28 Ekim 2016 Cuma

15 Temmuz İle İlgili Hikaye


       Cengiz o gün sabahın erken saatlerinden beri aynı güzergahı tekrar ve tekrar turlamaktan bitkin düşmüştü. O bir dolmuş şöförüydü ve her gün neredeyse aynı şekilde geçerdi. Saat 18:00 gibi ufak bir mola verdi. Bir büfeden çay alıp müşteri beklerken derin düşüncelere daldı.
Ülkemizdeki sevindirici gelişmeler bir biri arkasına geliyor, eskiden bizimle alay eden devletler şimdilerde hasedinden çatlıyordu. Cengiz bir dolmuş şöförüydü ama ülkede olan bitenden de haberdardı. İlk milli İHA’nın üretilmesi devlet başkanının diğer ülke başkanlarının karşısında hep dik durması onu mutlu ederdi. Ülke demokratikleşmeye koşuyor, her kesimden insan vatanına daha da bağlı hale geliyordu. Darbe dönemlerinin ve yüksek enflasyonun artık çok geride kalması ona güven veriyordu.

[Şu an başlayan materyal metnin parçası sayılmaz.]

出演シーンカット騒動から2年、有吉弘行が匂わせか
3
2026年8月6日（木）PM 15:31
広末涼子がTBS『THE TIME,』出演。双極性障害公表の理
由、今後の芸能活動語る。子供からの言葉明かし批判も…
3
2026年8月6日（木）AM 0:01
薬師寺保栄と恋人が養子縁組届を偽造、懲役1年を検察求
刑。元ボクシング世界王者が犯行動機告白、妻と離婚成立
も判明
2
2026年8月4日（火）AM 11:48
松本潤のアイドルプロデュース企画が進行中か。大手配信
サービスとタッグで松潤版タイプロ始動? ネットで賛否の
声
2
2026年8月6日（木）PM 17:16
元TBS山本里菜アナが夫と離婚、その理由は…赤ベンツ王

Cengiz’i daldığı düşüncelerden hemen yanından geçen meslektaşı uyandırdı. Arkasından gelen dolmuş yanından “vız” diye geçmiş geçerken de şöförü Cengiz’e alaycı gülümseme ile bakmıştı. Cengiz Turan’ın bu gülümsemesinden hiç hoşlanmazdı. Turan’ın dolmuşu daha yeni ve daha süratliydi. Bu yüzden Cengiz’i mola esnasında geçer ve onun önünden yolcuları toplardı. İşte bu esnada bir de alaycı gülüşü Cengiz’i fena halde kızdırıyordu. Cengiz dolmuşun yeteri kadar müşteri ile dolduğuna kanaat edince yoluna devam etti. Turan ile o gün yeniden karşılaşacağını bilemezdi…

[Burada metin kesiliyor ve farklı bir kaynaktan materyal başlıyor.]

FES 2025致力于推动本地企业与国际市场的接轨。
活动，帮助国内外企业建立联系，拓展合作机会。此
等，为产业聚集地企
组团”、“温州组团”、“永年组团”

Cengiz eve geldiğinde saat 22:00’yi biraz geçmişti. Koltuğa kendini külçe gibi bıraktığında mutfaktan bir bardak su alacak kadar dahi dermanı olmadığını düşünüyordu. Cengiz’in zorlu bir hayatı vardı ama ileriye dönük umutları onu hep ayakta tutardı. Çocuklarının daha kolay ve müreffeh bir hayatları olacağını, kendisinin de keyifli bir emeklilik dönemi olacağını hayal ederdi hep.

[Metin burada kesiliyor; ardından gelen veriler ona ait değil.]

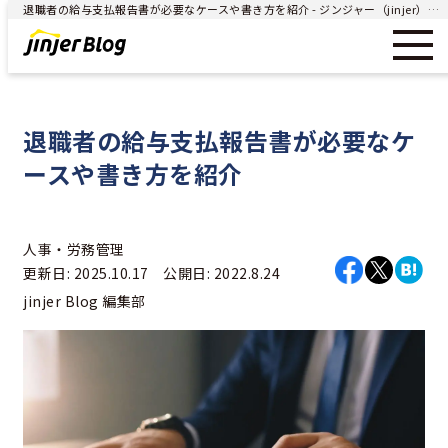
退職者の給与支払報告書が必要なケースや書き方を紹介 - ジンジャー（jinjer）｜統合型人事システム
退職者の給与支払報告書が必要なケ
ースや書き方を紹介
人事・労務管理
更新日: 2025.10.17 公開日: 2022.8.24
jinjer Blog 編集部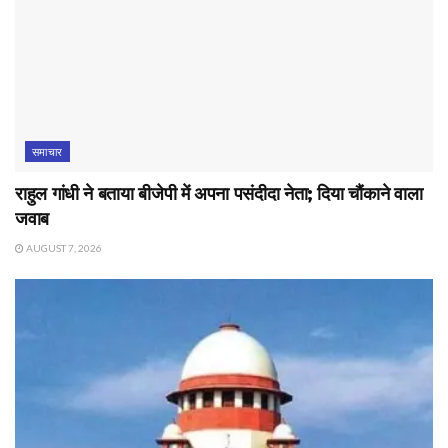
समाचार
राहुल गांधी ने बताया बीजेपी में अपना पसंदीदा नेता; दिया चौंकाने वाला
जवाब
AUGUST 7, 2026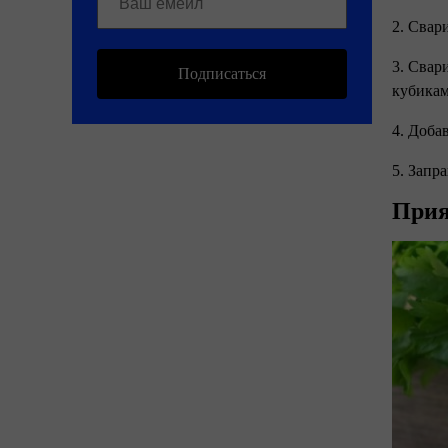
2. Свар
3. Свар
Подписаться
кубикам
4. Доба
5. Запр
Прия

Yorgunluk çayını yudumlarken TV’deki bir görüntü onu neredeyse şok etti. Gözleri ile görmese kulakları ile duymasa buna kesinlikle inanmayacaktı. Birileri darbeye kalkışmış, Cumhurbaşkanı’na suikast girişiminde bulunmuştu. Cengiz’in gözleri fal taşı gibi açılmış, yaşanan vehametten ötürü kanı damarlarına hapsolmuştu. Keşke yapacak bir şey olsaydı…
Cumhurbaşkanının halkı sokağa ve direnmeye çağrısı Cengiz’in aradığı işaretti. Birkaç yıl öncesinin çapulcularının aksine sokaklar demokrasi savaşçıları vatanseverlerce dolacaktı. Dolmuşuna atladığı gibi Külliye’nin yolunu tuttu. Aslında başlangıçta nereye gideceğini bilmiyordu. Yola çıkınca Cuma namazlarını kıldığı Beştepe Millet Camii’ne gitmeye karar verdi. Vakit namazlarını pek kılmasa da Cengiz dinine bağlı, ezanlara saygılı biriydi. Bu yüzden Cumhurbaşkanlığı Külliyesinin avlusunda bulunan Beştepe Millet Camii’ni darbecilere karşı savunmaya karar verdi.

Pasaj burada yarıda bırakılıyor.